■ REQUIRED WORK: Once the line with "Mask inferior vena" is found, write it out along with every line after it, exactly, up to the last line of the entries below. Exclude pictures.

■ STORED DATA:

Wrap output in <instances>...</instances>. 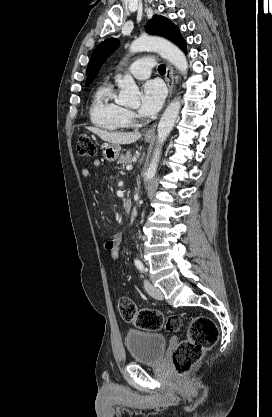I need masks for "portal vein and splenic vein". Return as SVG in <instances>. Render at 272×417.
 I'll list each match as a JSON object with an SVG mask.
<instances>
[{
  "instance_id": "1",
  "label": "portal vein and splenic vein",
  "mask_w": 272,
  "mask_h": 417,
  "mask_svg": "<svg viewBox=\"0 0 272 417\" xmlns=\"http://www.w3.org/2000/svg\"><path fill=\"white\" fill-rule=\"evenodd\" d=\"M132 168H133L132 165H127L126 166V170H132Z\"/></svg>"
}]
</instances>
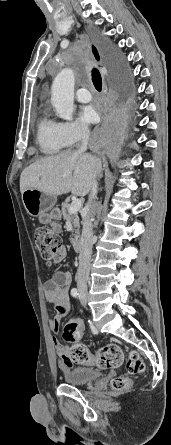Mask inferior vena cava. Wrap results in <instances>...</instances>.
Masks as SVG:
<instances>
[{
  "mask_svg": "<svg viewBox=\"0 0 171 445\" xmlns=\"http://www.w3.org/2000/svg\"><path fill=\"white\" fill-rule=\"evenodd\" d=\"M90 132L87 127H82L80 130V140L81 147L79 152H85L88 146ZM91 165L93 167V181L92 188L89 194L88 204L86 205V210L88 214L83 218L82 221V234L80 239L81 249L79 254V268L76 275L77 287L80 292H87V287L89 283V272H90V261L93 246V226L90 220L89 211L93 200L96 198L97 194V158L90 155Z\"/></svg>",
  "mask_w": 171,
  "mask_h": 445,
  "instance_id": "inferior-vena-cava-1",
  "label": "inferior vena cava"
}]
</instances>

■ RESPONSE TO THE TASK:
Mask inferior vena cava. Wrap results in <instances>...</instances>.
Masks as SVG:
<instances>
[{
  "mask_svg": "<svg viewBox=\"0 0 171 445\" xmlns=\"http://www.w3.org/2000/svg\"><path fill=\"white\" fill-rule=\"evenodd\" d=\"M90 132L87 127H82L80 130V140L81 147L79 152H85L88 146ZM91 165L93 167V181L92 188L89 194L88 204L86 205V210L88 214L83 218L82 221V234L80 239L81 249L79 254V268L76 275L77 287L80 292H87V287L89 283V272H90V261L93 246V226L90 220L89 211L93 200L96 198L97 194V158L90 155Z\"/></svg>",
  "mask_w": 171,
  "mask_h": 445,
  "instance_id": "inferior-vena-cava-1",
  "label": "inferior vena cava"
}]
</instances>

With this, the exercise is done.